The Coalition wants the state’s operating budget (which pays for implementing state policies) to protect environmental agencies and programs from cuts. Though environmental spending only accounts for 2.2% of the operating budget and about 0.9% of the general fund, it has consistently seen disproportionate cuts.
The coalition also asks that the legislature avoid using dedicated environmental funding sources to fill gaps in the budget. During the last recession and budget shortfall period, $275 million in funding from the Model Toxics Control Act was shifted into the general fund to fill shortfalls. And this year, Gov. Inslee’s proposed budget diverts some MTCA funds to backfill cuts in the operating budget.
The coalition also wants the legislature to pass a Clean Fuel Standard bill. It passed the House in two previous sessions without crossing the finish line. The bill aims to reduce greenhouse gas emissions from transportation — responsible for 45% of the state’s emissions — by forcing fuel producers to be more efficient, blend sustainable biofuels into their fuel or buy credits from clean fuel producers.
The goal is to create incentives to produce more clean fuels locally, creating jobs and contributing to the economy, said Leah Missik, Washington Transportation Policy Manager for Climate Solutions, during the webinar.
Washington’s neighbors — Oregon, California and British Columbia — have a similar standard in place. It would also help curb air pollution from transportation, benefitting public health, said Missik, as air pollution is concentrated in communities of color living near freeways, airports and other highly-developed areas.
The coalition also wants an environmental justice lens applied to the capital budget.
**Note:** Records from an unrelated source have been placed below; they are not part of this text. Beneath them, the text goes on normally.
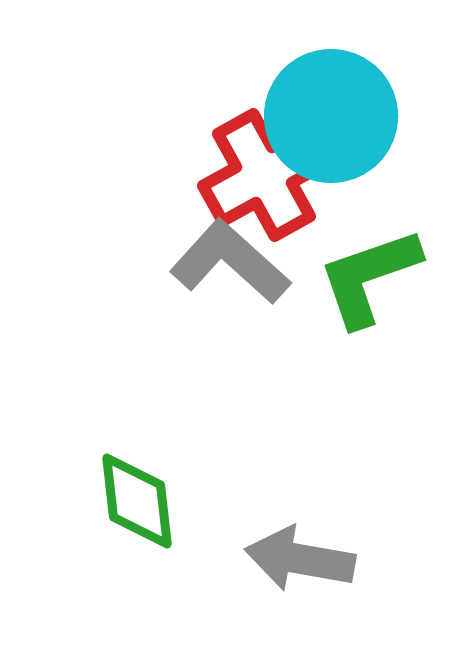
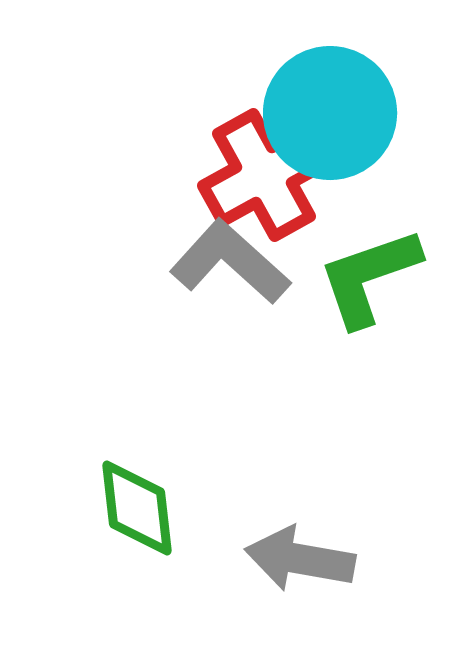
cyan circle: moved 1 px left, 3 px up
green diamond: moved 7 px down
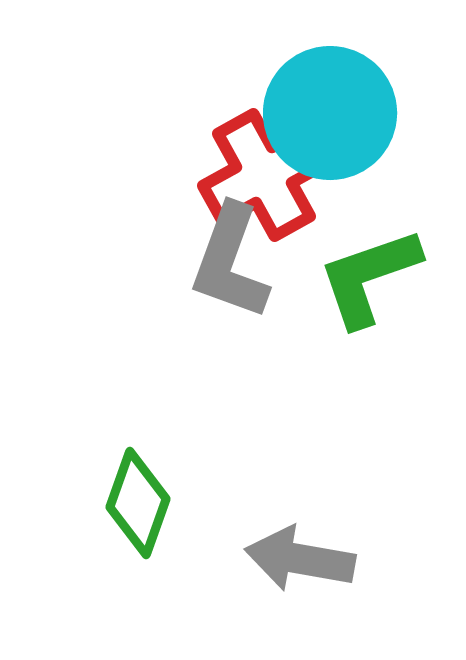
gray L-shape: rotated 112 degrees counterclockwise
green diamond: moved 1 px right, 5 px up; rotated 26 degrees clockwise
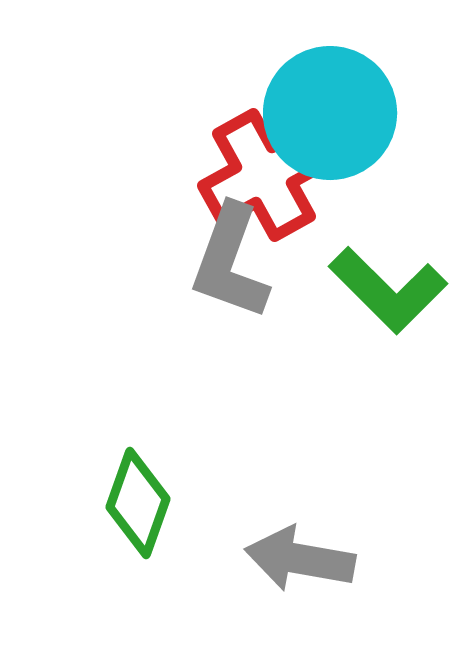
green L-shape: moved 19 px right, 13 px down; rotated 116 degrees counterclockwise
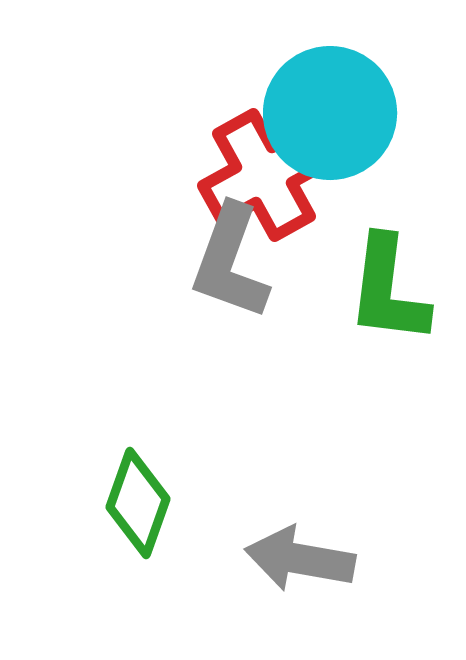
green L-shape: rotated 52 degrees clockwise
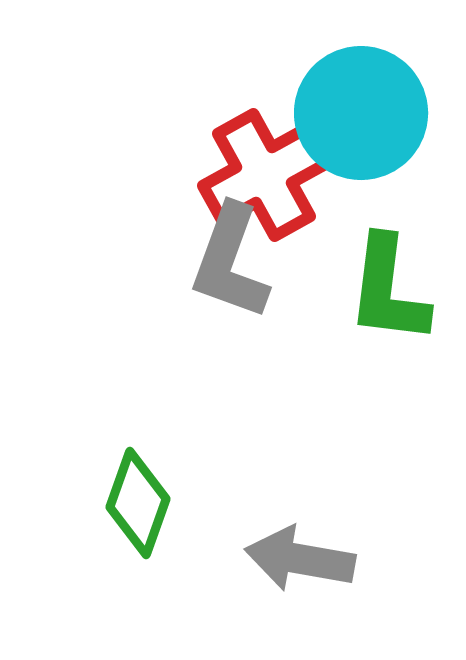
cyan circle: moved 31 px right
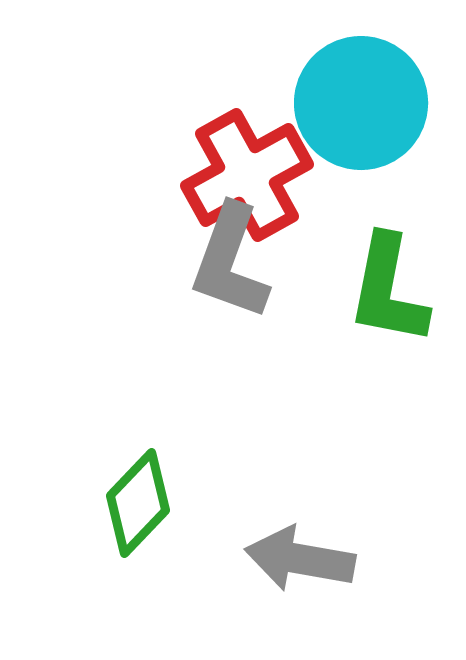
cyan circle: moved 10 px up
red cross: moved 17 px left
green L-shape: rotated 4 degrees clockwise
green diamond: rotated 24 degrees clockwise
They recommend investing in rural communities to increase broadband access and reduce the risk of wildfires through improved forest health. Other priorities they see are weatherizing homes, retrofitting public buildings and clean water and green infrastructure — including improving wastewater treatment systems and keeping salmon and orca recovery in motion.
The coalition is calling for progressive taxes and revenue sources — for example, a price on carbon — to fund more environmental programs.
Transportation is often funded locally through sales taxes, which will likely take a hit due to the pandemic. The coalition hopes transport services will not be cut and wants the state to allow local jurisdictions more freedom to impose progressive taxes.
The Clean and Just Transportation campaign is calling for the legislature to pass a transportation package that de-emphasizes expanding highways in favor of clean transportation, including investing 35% in environmental justice priorities for low-income communities and communities of color. The goal is for transportation investments to help reduce greenhouse gases and air pollution and expand bike and pedestrian infrastructure.
This week, the legislature will start hammering out its own budget proposals in the House and Senate and negotiate a final budget in April.